Или же, подкараулив, когда Вейнтрауб стоит в кругу собеседников, Флёнушкин обращался к нему:
— Расскажите, как вы с красноармейцами про Спинозу толковали?
Тот отвечал уничтожающим взглядом и уходил. Дело в том, что Вейнтраубу, как только он поступил в институт, поручили вести политзанятия в одной из воинских частей Московского гарнизона. Неожиданно к нему на занятия явился командир части, сел на скамью и стал слушать. Желая блеснуть эрудицией, Вейнтрауб пустился читать красноармейцам целую лекцию о философии Спинозы. Послушав минут пять, командир вышел и приказал сменить руководителя кружка.
Однажды Сандрик сказал Вейнтраубу, что того похвалили в последнем номере «Под знаменем марксизма». Просмотрев сейчас же номер от строки до строки, Вейнтрауб ничего о себе не нашел и потом наивно всем жаловался:
— Какой свинья этот Флёнушкин!..
5
— Эх вы, историки, гробокопатели! — говорил Сандрик, придя к Косте и сдвигая в сторону книги на койке, чтобы прилечь. — То ли дело политэкономия! Оперируешь со строго научными категориями. А история разве наука? Про нее еще Пушкин сказал: собрание анекдотиков от Ромула до наших дней. Подтасовывание фактов под современные политические надобности. Я бы на твоем месте постыдился заниматься такой наукой. Хватит тебе днем с фонарем лазить по подземельям, пойдем лучше сыграем в баскет!
— А твоя политэкономия! — в тон ему начинал зубоскалить, отрываясь от своих выписок, Костя. — Высасывание проблем из пальца? Экстрапотолкирование? Два года, как талмудисты, спорите об абстрактном труде! Нет того, чтобы заняться трудом производительным.
— А ты знаешь анекдот? — Сандрик стремительно вскакивал с койки и садился, расставив на столе локти. — Мне Вейнтрауб рассказал. Двое талмудистов спорят между собой.
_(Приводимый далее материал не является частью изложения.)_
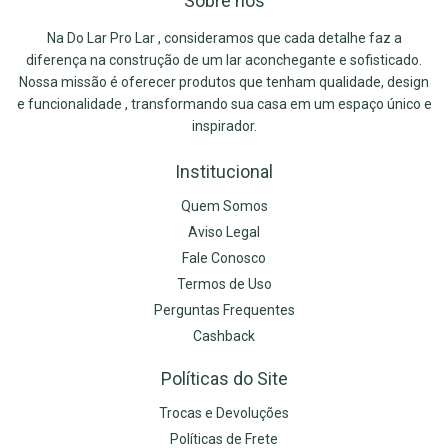
Sobre nós
Na Do Lar Pro Lar , consideramos que cada detalhe faz a
diferença na construção de um lar aconchegante e sofisticado.
Nossa missão é oferecer produtos que tenham qualidade, design
e funcionalidade , transformando sua casa em um espaço único e
inspirador.
Institucional
Quem Somos
Aviso Legal
Fale Conosco
Termos de Uso
Perguntas Frequentes
Cashback
Políticas do Site
Trocas e Devoluções
Políticas de Frete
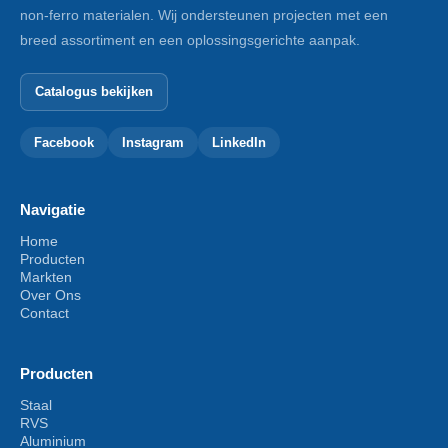
non-ferro materialen. Wij ondersteunen projecten met een
breed assortiment en een oplossingsgerichte aanpak.
Catalogus bekijken
Facebook
Instagram
LinkedIn
Navigatie
Home
Producten
Markten
Over Ons
Contact
Producten
Staal
RVS
Aluminium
Один спрашивает: «Зачем нам буква «п» в слове «гаман»?» Другой отвечает: «Ее там нет». Первый возражает: «Так давай ее туда поставим!» — «А зачем ее туда ставить?» — «Так я же и спрашиваю тебя: зачем нам буква «п» в слове «гаман»?» — «Но ее же там и нет!» — «Так давай поставим!» — «А зачем?» — «Так я ж тебя и спрашиваю: зачем нам буква «п» в слове «гаман»?» И так без конца… Ну идем, что ли, в баскет?
— Подожди, — отвечал Костя и, поднявшись с места, принимался ходить, точнее, качаться маятником у двери туда и сюда. — Я не беру древнюю историю, вероятно, она тоже интересна…
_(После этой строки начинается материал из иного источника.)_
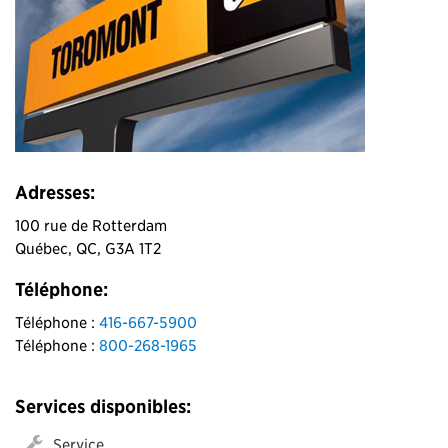
Adresses:
100 rue de Rotterdam
Québec, QC, G3A 1T2
Téléphone:
Téléphone :
416-667-5900
Téléphone :
800-268-1965
Services disponibles:
Service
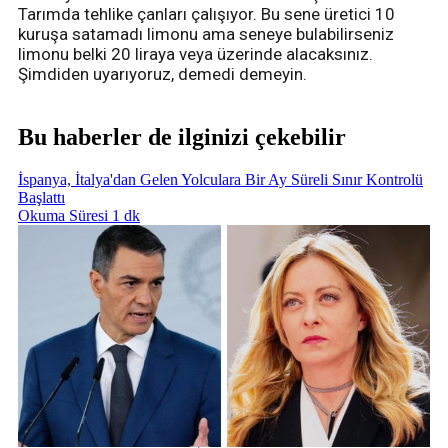
Tarımda tehlike çanları çalışıyor. Bu sene üretici 10
kuruşa satamadı limonu ama seneye bulabilirseniz
limonu belki 20 liraya veya üzerinde alacaksınız.
Şimdiden uyarıyoruz, demedi demeyin.
Bu haberler de ilginizi çekebilir
İspanya, İtalya'dan Gelen Yolculara Bir Ay Süreli Sınır Kontrolü
Başlattı
Okuma Süresi 1 dk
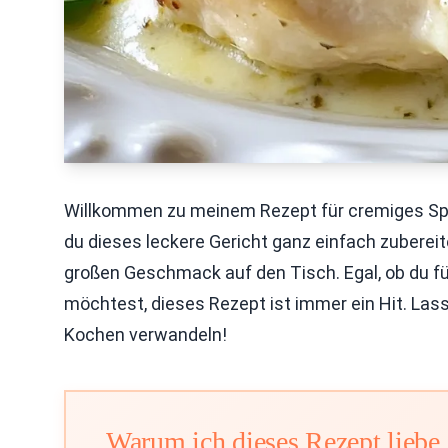
Willkommen zu meinem Rezept für cremiges Spin
du dieses leckere Gericht ganz einfach zubereit
großen Geschmack auf den Tisch. Egal, ob du fü
möchtest, dieses Rezept ist immer ein Hit. Lass 
Kochen verwandeln!
Warum ich dieses Rezept liebe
— Да я не отрицаю, но баскетбол все же интересней.
— Ну погоди, говорят! — сердился Костя. — А двадцатый век в России — захватывающе интересен! На коротком отрезке времени столько ярчайших событий! Столько разных лиц, партий, характеров, социальных черт! Нашу историю с конца девяностых годов всегда будут изучать революционеры всего мира, хотя бы для одного того, чтобы уметь распознавать оппортунизм и с ним бороться. Возьми русских меньшевиков. Они органически не способны с открытым забралом, без маскировки биться за свои действительные взгляды. Ликвидаторы так и вьются ужом, доказывая, что Ленин будто бы «приписывает» им ликвидаторство. Они не за ликвидацию, боже сохрани! — они за «демократизацию» партии, за ее выход из подполья: это при Столыпине-то, а? Примерно та же картина с кадетами, эсерами… И вот у Ленина огромная доля энергии уходила на неблагодарную работу разоблачения такого систематического, беспардонного лицемерия. Прямо до слез обидно за Ленина, такое бешеное зло берет на всех этих проклятых лгунов, испортивших ему столько крови!
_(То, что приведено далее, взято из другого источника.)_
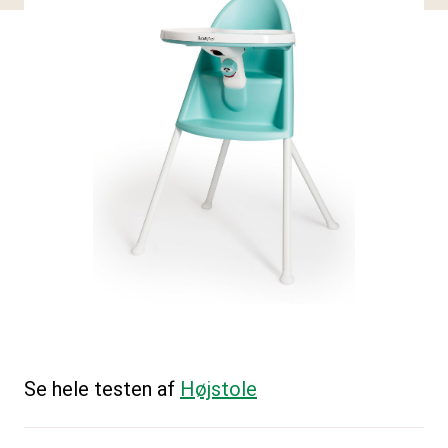
Se hele testen af
Højstole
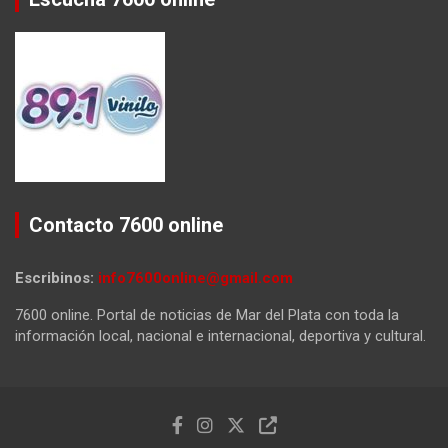
Contacto 7600 online
Escribinos:
info7600online@gmail.com
7600 online. Portal de noticias de Mar del Plata con toda la
información local, nacional e internacional, deportiva y cultural.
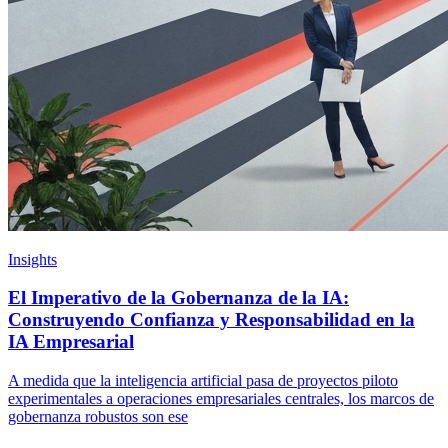
Insights
El Imperativo de la Gobernanza de la IA:
Construyendo Confianza y Responsabilidad en la
IA Empresarial
A medida que la inteligencia artificial pasa de proyectos piloto
experimentales a operaciones empresariales centrales, los marcos de
gobernanza robustos son ese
— Все это так. — Сандрик взглядывал на ручные часы и решительно поднимался с койки. — Твоя концепция, безусловно, интересна. Разделяю твое благородное негодование против оппортунистов всех мастей. Но ты упускаешь из виду одно обстоятельство: в зале уже началась тренировка, и мы опаздываем.
Глава пятая
1
В феврале Пересветов поехал в Еланск за Олей.
Он вошел в вагон ночного поезда, влез на вторую полку, и ему вспомнилось, как два года тому назад он лежал на такой же деревянной жесткой полке, возвращаясь с фронта вместе с Иваном Яковлевичем Афониным и бывшим матросом Лучковым. Вагон тогда сильно качало, тени от мелькавших за окном телеграфных столбов метались по страницам толстой непереплетенной книги, которую Костя читал, подперев голову вещевым мешком… От неудобного положения ломило шею, от недостатка света начали слезиться глаза, он оторвался от чтения и заметил, что наступают ранние зимние сумерки. «Огня вечером опять не зажгут, — с досадой подумал он и вдруг улыбнулся. — Неужели вправду война кончилась?» Внизу галдели и густо дымили махоркой ехавшие по домам демобилизованные красноармейцы.
Собрание дореволюционных сочинений Ленина, которое он тогда читал, называлось «За 12 лет». Пересветов купил книгу накануне, в киоске на какой-то станции, хотя дома, куда он ехал, в шкафу у него лежала точно такая же, испещренная его собственными подчеркиваниями. В сборнике было и «Что делать?», впервые проштудированное Костей еще памятной весной 1915 года, после тюрьмы, по крошечной, на папиросной бумаге брошюрке, полученной от гимназиста Володи Скугарева…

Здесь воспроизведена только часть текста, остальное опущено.